Lechuan Baker was delivering pizzas, a second-job he held while home from the oil fields of the Alaskan Bush, when his car was suddenly t-boned while crossing an intersection. The accident hospitalized him for three months, and while recovering and unable to work, he paid his rent and expenses with his credit card.

“Right before that I had a 720 credit score so my bank had given me a $5,000 credit card,” he said. “When I had that accident, I had no choice.”

At a time of high inflation, expensive food, and economic uncertainty surrounding Trump’s threatened tariffs touching the prices of everything from cars to cans, Alaska is perched as one of the most expensive states to live in. Compared to “the lower 48,” prices are higher for everything from heat to medical expenses, and credit agency data shows that Alaskans are forced to take on heavy debt loads, starting cycles that are hard to break.

Since the Covid-19 pandemic, non-housing household debt nationwide has grown almost a trillion dollars. Credit Card debt during the fourth quarter of 2024 was up 4.0% from the level a year ago, reaching an all-time high at $1.21 trillion. The record low of $0.66 trillion was measured in the first quarter of 2014. In 2024, the average card balance in Alaska was $8,077, followed not-so- closely by Washington D.C. at $7,861, according to third quarter data from Experian.

Many of Alaska’s remote communities can only be reached by air or water, while others only during certain seasons, according to Transportation & Logistics International, a logistics trade publication. The obstacles in delivery factor into how businesses spend their money in the state.

Tracey Parrish runs her company, Alaska Pacific Insurance, from Anchorage.

“We have a Starbucks on every corner,” said Parrish. But her husband Averian “works on the pipeline. He really can see Russia from the backyard up there.”

Oil companies running in the Bush find it more economical to set-up camp-like worksites – with gyms, movies, cooking, cleaning, and sleeping accommodations – rather than supplement worker incomes to buy from local businesses, which are non-existent.

But many of the sub-contractors providing those services live in the Bush, and regular expenses can be exorbitant.

“They’re the ones paying $12 for a candy bar out there,” Parrish said.

Difficulty in reaching and supplying the Bush via little or no roads is just part of the explanation for Alaska’s high costs. Lack of competition is another.

Parrish loved vacationing in the town of Girdwood, near Anchorage, because of its majestic beauty, but was constantly disappointed by its only hotel.

“It’s not fancy at all, but you pay fancy prices,” she said. “There’s no one else out there.” She paid $500 a night.

Credit card balances are higher in Alaska not only because costs are higher, but also because Alaska’s residents are mostly millennials, who use credit cards more often than any other generation, according to Forbes Advisor.

Younger Alaskans are “in a stage of their lives where they have fewer assets and more spending needs,” said Matthew Berman, Professor of Economics at the University of Alaska Anchorage.

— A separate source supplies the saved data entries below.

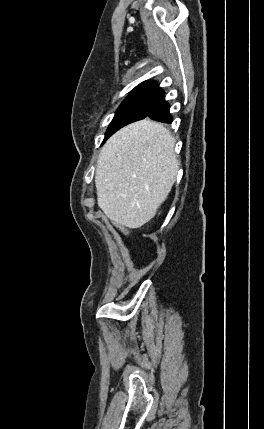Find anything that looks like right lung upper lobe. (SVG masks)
<instances>
[{
    "mask_svg": "<svg viewBox=\"0 0 264 429\" xmlns=\"http://www.w3.org/2000/svg\"><path fill=\"white\" fill-rule=\"evenodd\" d=\"M139 88H159V87H158L157 83L154 81H144L141 84H139L138 86H136L134 89H139Z\"/></svg>",
    "mask_w": 264,
    "mask_h": 429,
    "instance_id": "right-lung-upper-lobe-1",
    "label": "right lung upper lobe"
}]
</instances>
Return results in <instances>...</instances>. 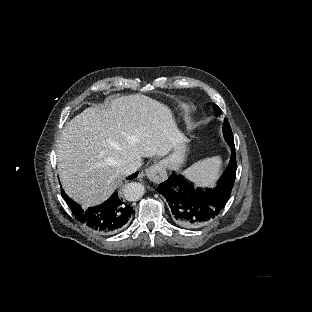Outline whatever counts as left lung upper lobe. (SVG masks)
I'll list each match as a JSON object with an SVG mask.
<instances>
[{
    "instance_id": "left-lung-upper-lobe-1",
    "label": "left lung upper lobe",
    "mask_w": 312,
    "mask_h": 312,
    "mask_svg": "<svg viewBox=\"0 0 312 312\" xmlns=\"http://www.w3.org/2000/svg\"><path fill=\"white\" fill-rule=\"evenodd\" d=\"M213 109H214L216 114L220 113V108L216 104H213ZM223 132H224V136H225V139L227 140V142L234 144V138H233L232 130H231L230 124L228 123L227 120H225V122H224Z\"/></svg>"
}]
</instances>
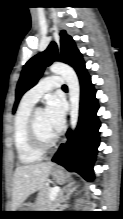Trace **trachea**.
I'll list each match as a JSON object with an SVG mask.
<instances>
[{
	"label": "trachea",
	"instance_id": "trachea-1",
	"mask_svg": "<svg viewBox=\"0 0 123 219\" xmlns=\"http://www.w3.org/2000/svg\"><path fill=\"white\" fill-rule=\"evenodd\" d=\"M63 89H67V86H66V85H63Z\"/></svg>",
	"mask_w": 123,
	"mask_h": 219
}]
</instances>
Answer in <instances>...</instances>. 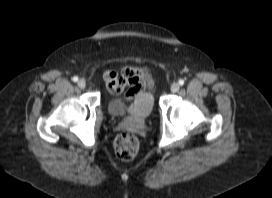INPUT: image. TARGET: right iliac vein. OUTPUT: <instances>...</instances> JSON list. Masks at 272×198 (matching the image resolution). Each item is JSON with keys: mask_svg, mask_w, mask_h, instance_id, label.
<instances>
[{"mask_svg": "<svg viewBox=\"0 0 272 198\" xmlns=\"http://www.w3.org/2000/svg\"><path fill=\"white\" fill-rule=\"evenodd\" d=\"M78 86H79L80 88H85V87H86V80H85V79H80V80L78 81Z\"/></svg>", "mask_w": 272, "mask_h": 198, "instance_id": "63e3f726", "label": "right iliac vein"}]
</instances>
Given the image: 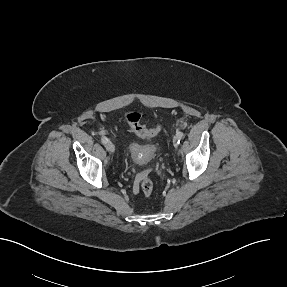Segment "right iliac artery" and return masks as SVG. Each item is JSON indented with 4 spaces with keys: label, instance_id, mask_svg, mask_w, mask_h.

Higher rates make it more financially dangerous for consumers to push their costs into the future. When card users lack the income to keep up with payments, they risk being unable to keep up with the avalanche of debt today’s APRs are capable of accumulating. Since 2022, APRs have skyrocketed from around 14.56% to late 2024’s record highs of 21.76%, making this one of the riskiest times to use a credit card.

But as Lechuan Baker, who now works as a financial advisor, sees it, those that grew up in the 80s and 90s have been educated to leverage cards as a financial tool. This financial understanding translates to a more responsible use of cards.

“I see now that people are being more conscious of their finances,” Baker said. His income has allowed him to keep on top of payments.

“I was able to pay down that debt,” Baker said, speaking about his car accident, by making minimum payments until it was eventually paid off.

If you spend $3,500 in cash, “it’s gone once you do that transaction. But with a $3,500 credit card transaction, now you have an opportunity to forecast the rest of the month,” he said.